Work task
Every line below is to be copied exactly, with the pictures left out.

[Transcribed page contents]
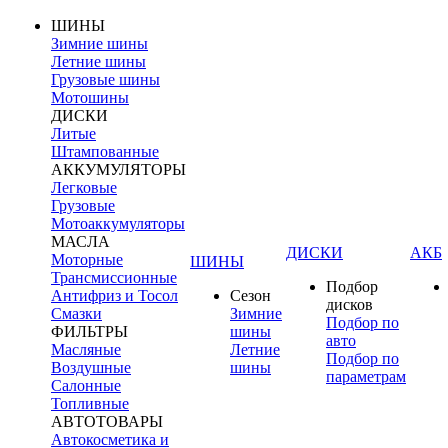
ШИНЫ
Зимние шины
Летние шины
Грузовые шины
Мотошины
ДИСКИ
Литые
Штампованные
АККУМУЛЯТОРЫ
Легковые
Грузовые
Мотоаккумуляторы
МАСЛА
ДИСКИ
АКБ
Моторные
ШИНЫ
Трансмиссионные
Подбор
Антифриз и Тосол
Сезон
дисков
Смазки
Зимние
Подбор по
ФИЛЬТРЫ
шины
авто
Масляные
Летние
Подбор по
Воздушные
шины
параметрам
Салонные
Топливные
АВТОТОВАРЫ
Автокосметика и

Your solution
ШИНЫ
Зимние шины
Летние шины
Грузовые шины
Мотошины
ДИСКИ
Литые
Штампованные
АККУМУЛЯТОРЫ
Легковые
Грузовые
Мотоаккумуляторы
МАСЛА
ДИСКИ
АКБ
Моторные
ШИНЫ
Трансмиссионные
Подбор
Антифриз и Тосол
Сезон
дисков
Смазки
Зимние
Подбор по
ФИЛЬТРЫ
шины
авто
Масляные
Летние
Подбор по
Воздушные
шины
параметрам
Салонные
Топливные
АВТОТОВАРЫ
Автокосметика и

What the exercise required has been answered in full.